String Diffing
I’ve wanted to have some wiki-like diffing in my userform textboxes for a while now. Since I’ve been using wikis almost daily, I want the revisioning feature in everything I do. I’m not there yet, but I decided to see what kind of algorithm I would need to do it. I read the Wikipedia article on longest common subsequence and played around with it a little.
Dim aReturn() As Long
Dim i As Long, j As Long
'aOriginal and aRevised should be 1-based. Here we make a matrix with a gutter
'row and column that will always be zero.
ReDim aReturn(0 To UBound(aOriginal), 0 To UBound(aRevised))
For i = 1 To UBound(aOriginal)
For j = 1 To UBound(aRevised)
'If the elements match, bump up the count from the element
'one up and one left
If aOriginal(i) = aRevised(j) Then
aReturn(i, j) = aReturn(i - 1, j - 1) + 1
Else
'If they don't match, copy the largest from either above or from the left
aReturn(i, j) = Application.WorksheetFunction.Max(aReturn(i, j - 1), aReturn(i - 1, j))
End If
Next j
Next i
LCSTable = aReturn
End Function
This code is called LCSLength in the article. It returns a matrix (2d array) with counts of matching elements at each position. For instance, if you’re diffing “Dick” and “Rick”, they have three letters in common and this table will compute that.
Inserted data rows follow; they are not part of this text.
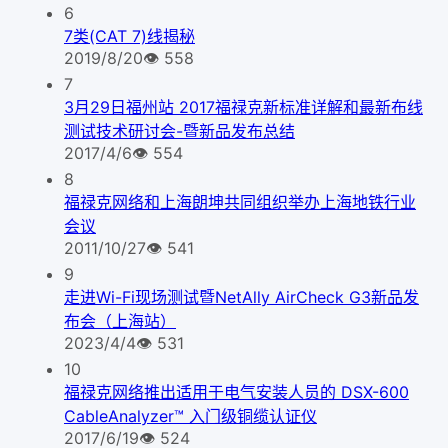
6
7类(CAT 7)线揭秘
2019/8/20
👁
558
7
3月29日福州站 2017福禄克新标准详解和最新布线
测试技术研讨会-暨新品发布总结
2017/4/6
👁
554
8
福禄克网络和上海朗坤共同组织举办上海地铁行业
会议
2011/10/27
👁
541
9
走进Wi-Fi现场测试暨NetAlly AirCheck G3新品发
布会（上海站）
2023/4/4
👁
531
10
福禄克网络推出适用于电气安装人员的 DSX-600
CableAnalyzer™ 入门级铜缆认证仪
2017/6/19
👁
524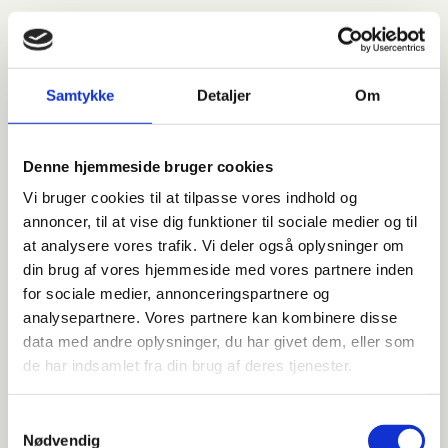
Kontorrengøring
Samtykke
Detaljer
Om
Vi sørger for daglig rengøring af kontorlokaler i Rødovre,
Ganløse
og omegn med fokus på skriveborde,
Denne hjemmeside bruger cookies
mødelokaler, køkkener og toiletter. Med strukturerede
Vi bruger cookies til at tilpasse vores indhold og
rutiner og en fast hjælper sikrer vi et arbejdsmiljø, hvor
annoncer, til at vise dig funktioner til sociale medier og til
medarbejderne kan trives og præstere. Vores
at analysere vores trafik. Vi deler også oplysninger om
kontorrengøring i Rødovre tilpasses din tidsplan, så
din brug af vores hjemmeside med vores partnere inden
rengøringen altid understøtter driften uden at forstyrre.
Rengøring af butik og
for sociale medier, annonceringspartnere og
analysepartnere. Vores partnere kan kombinere disse
showroom
data med andre oplysninger, du har givet dem, eller som
Butikker og showroom kræver skarpt fokus på
de har indsamlet fra din brug af deres tjenester.
præsentation. Vi leverer skinnende gulve, pæne
prøverum og rene glasflader, så kunderne møder et
Samtykkevalg
professionelt indtryk hver gang. Vores rengøring af butik
Nødvendig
It looks like this
| R | i | c | k | ||
| 0 | 0 | 0 | 0 | 0 | |
| D | 0 | 0 | 0 | 0 | 0 |
| i | 0 | 0 | 1 | 1 | 1 |
| c | 0 | 0 | 1 | 2 | 2 |
| k | 0 | 0 | 1 | 2 | 3 |
The rest of the functions use this table to figure out what’s what.
Dim sReturn As String
If i = 0 Or j = 0 Then
sReturn = ""
ElseIf aOriginal(i) = aRevised(j) Then
sReturn = LCSString(vaTable, aOriginal, aRevised, i - 1, j - 1) & aOriginal(i)
Else
If vaTable(i, j - 1) > vaTable(i - 1, j) Then
sReturn = LCSString(vaTable, aOriginal, aRevised, i, j - 1)
Else
sReturn = LCSString(vaTable, aOriginal, aRevised, i - 1, j)
End If
End If
LCSString = sReturn
End Function
This function (called backtrack in the article) traces back through the table and outputs the longest common subsequence. It’s a recursive function (it calls itself) and continually appends letters (or other elements) on to the return string.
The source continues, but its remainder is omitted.